«Жизнь его – абсурд. По всему миру его заключали в разного рода путы и узилища, и он убегал отовсюду. Привязан веревкой к столу. Убежал. Прикован цепью к лестнице. Убежал. Заключен в наручники и кандалы, завязан в смирительную рубашку, заперт в шкаф. Убежал. Он убегал из подвалов банка, заколоченных бочек, зашитых почтовых мешков, из цинковой упаковки пианино Кнабе, из гигантского футбольного мяча, из гальванического котла, из письменного бюро, из колбасной кожуры. Все его побеги были таинственны, ибо он никогда не взламывал своих узилищ и даже не оставлял их открытыми. Занавес взлетал, и он оказывался, всклокоченный, но торжествующий, рядом с тем, в чем предположительно он только что содержался. Он махал толпе».
После навеянных Доктороу воспоминаний о совсем недалекой эпохе Робин прокомментировал: «Сейчас не намного лучше, чем было».

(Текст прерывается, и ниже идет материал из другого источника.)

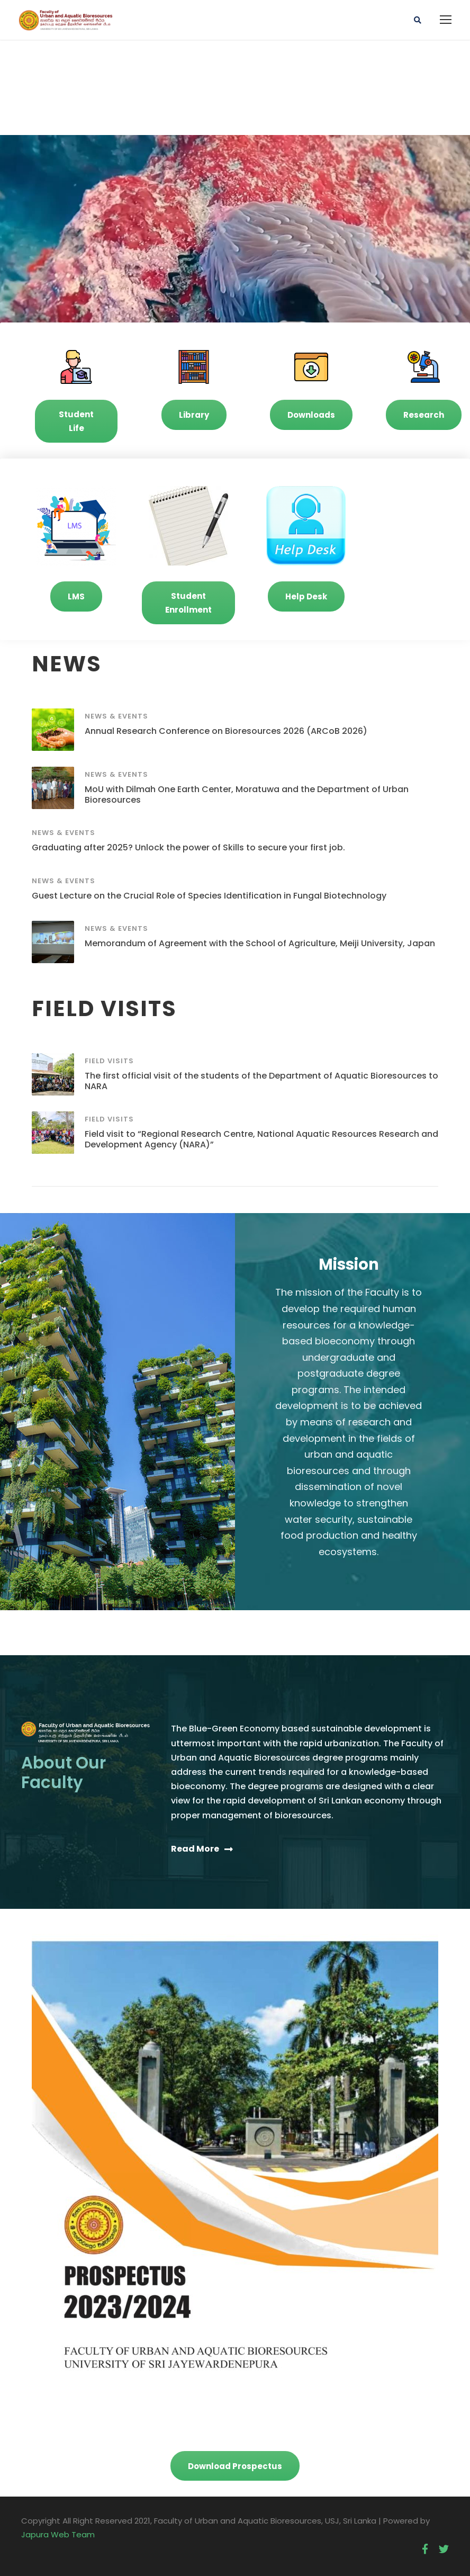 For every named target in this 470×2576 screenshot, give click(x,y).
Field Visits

Но были уроки, которым Джульярд не мог обучить Робина, желания, которые он не мог выполнить, и стремления, которые он не мог реализовать. За этим Робин обратился к пантомиме. Странная безмолвная театральная техника, для которой не нужны ни оборудование, ни реквизит, кроме черной и белой краски для лица, ни даже сцена, стала тем, чем временами занимался Робин вместе с Тоддом Оппенгеймером, студентом из Neighborhood Playhouse и эмигрантом из района залива. Оппенгеймер выступал в качестве актера пантомимы в Центральном парке и на других общественных площадках Нью-Йорка, но его шансы на удачу выросли, когда их общий с Робином друг представил их друг другу.
Оппенгеймер вспоминает: «Вниз по улице шел парень в спецодежде художника и поздоровался красивым, зычным голосом. Затем повернулся ко мне и сказал: ”Здорово, что кто-то еще в парке показывает пантомимы“. Стало понятно, что он с этим знаком или сам этим занимается». Когда Оппенгеймер спросил, выступает ли Робин, тот заколебался: «Не совсем. Иногда балуюсь». Но Оппенгеймер все равно предложил Робину выступать вместе: «Я понимал, что мне нужна подмога, так мы могли хотя бы поддержать друг друга, когда расходился народ».
Они занимались пантомимой в свободные от учебы дни, когда Оппенгеймер прибегал к Робину часов в 11, будил его и накладывал грим. «Он был такой недисциплинированный, и каждый раз с ним была новая девчонка», – рассказывал Оппенгеймер. Затем в полосатых рубахах и брюках как у художников, поддерживаемых радужными подтяжками, они отправлялись в Центральный парк или на площадь у Музея искусств Метрополитен, где разогревались и входили в образ.
По мнению Оппенгеймера, Робин был не из тех, у кого хватало терпения на долгие репетиции. Кое-что он планировал, но большая часть выступления была пародией на известных мимов.
Среди них был персонаж – создатель масок, которого когда-то играл Марсель Марсо. «Этот парень сидел на лавке и делал маски, – объяснял Оппенгеймер, – а затем их примерял. Среди них было сердитое лицо, грустное лицо, смеющееся лицо. И вдруг улыбающаяся маска случайно прилипает к его лицу. Он это понимает, переживает огромное количество эмоций – но выражение лица так и остается улыбающимся».
В другой сценке либо он, либо Робин изображали маленького ребенка, которого мама за руку ведет по магазину. «Он шумит, стаскивает конфету, мама его догоняет и хлопает по попе, – говорит Оппенгеймер. – Этого крошечного человечка чувствуешь от и до, он постоянно смотрит наверх и рука у него поднята. Тут он захотел в туалет, а мама его не замечает и продолжает рассматривать витрины. Ему становится все хуже, а она его не слышит, и чем больше он ее дергает, тем больше ей кажется, что он ее специально тревожит. Детям очень нравилась эта сценка, потому что все они были в такой ситуации».